Pasangan kita memiliki bahasa cinta "pelayanan", dia selalu membantu meringankan beban tanggungjawab kita misalnya dengan memasakkan makanan. Padahal bagi kita itu hal yang tidak terlalu penting, di hati mungkin kita berkata "Ih, ngapain segitunya sih". Di sisi lain kita berharap dia memberikan "pujian" terhadap baju yang kita pilih untuk berkencan seperti yang biasa kita lakukan padanya. Tapi kita tidak pernah mendapatkannya.
Akhirnya kita dan pasangan sama-sama mengklaim masing-masing sebagai orang yang tidak perhatian, tidak pengertian, egois, ingin menang sendiri. Lihat, kan? Bahasa cinta menjadi akar pertengkarannya. Kita tidak akan pernah nyambung meski terus berkomunikasi kalau bahasa kita berbeda dan kalau tidak tahu bahasa kita berbeda.

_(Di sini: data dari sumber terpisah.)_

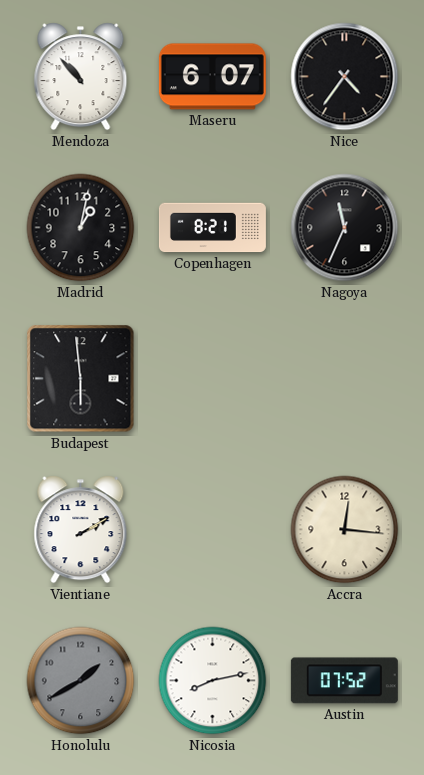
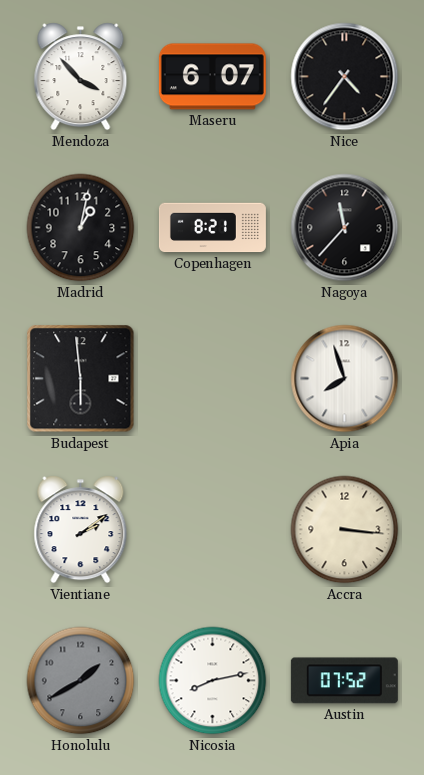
Mendoza: 10:53 -> 3:53
Nagoya: 11:34 -> 11:37
Apia: none -> 7:57
Vientiane: 2:10 -> 2:09
Accra: 12:16 -> 3:16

Padahal beda bahasa cinta itu wajar sekali, lho, Bela! Kalau kita sama-sama tahu dan sadar bahwa bahasa cinta kita berbeda, kita akan lebih mudah menjalin komunikasi. Kita akan lebih menghargai usaha pasangan untuk mencintai dan tidak cepat kecewa saat usaha kita mencintai belum dihargai.